Bolmong, KB.news- Pemerintah Kabupaten (Pemkab) Bolaang Mongondow (Bolmong) mulai mematangkan langkah pengembangan potensi desa melalui konsep desa tematik.
Upaya ini menjadi salah satu pembahasan Wakil Bupati (Wabup) Bolmong Dony Lumenta saat bertemu Wakil Menteri Desadan Pembangunan Daerah Tertinggal (Wamendes PDT) RI Ahmad Riza Patria di Jakarta.
Pertemuan tersebut membahas arah kebijakan Rencana Strategis (Renstra) Kementerian Desa dan Pembangunan Daerah Tertinggal periode 2025–2029, khususnya terkait fasilitasi pengembangan desa tematik yang ditargetkan masuk dalam kegiatan prioritas mulai 2026.
Konsep desa tematik nantinya disesuaikan dengan karakter serta potensi masing-masing wilayah di Bolmong. Sektor pertanian menjadi salah satu fokus, terutama dalam mendorong peningkatan produktivitas dan pengembangan komoditas unggulan desa.
Potensi perikanan juga menjadi perhatian.

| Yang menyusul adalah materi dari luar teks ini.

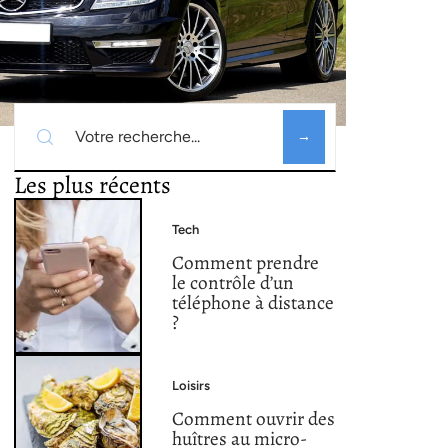
Recherche
Les plus récents
Tech
Comment prendre
le contrôle d’un
téléphone à distance
?
Loisirs
Comment ouvrir des
huîtres au micro-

Pengembangannya diarahkan tidak hanya pada perikanan tangkap, tetapi juga sektor budi daya sehingga dapat memberikan nilai tambah bagi masyarakat.
Selain dua sektor tersebut, desa dengan potensi wisata, kerajinan, kuliner, maupun ekonomi kreatif juga berpeluang dikembangkan sebagai desa tematik. Pendekatan ini diharapkan mampu membuka ruang usaha baru sekaligus memperkuat produk unggulan lokal.
Dony mengatakan, pengembangan desa tematik harus dilakukan dengan melihat keunggulan yang benar-benar dimiliki setiap desa.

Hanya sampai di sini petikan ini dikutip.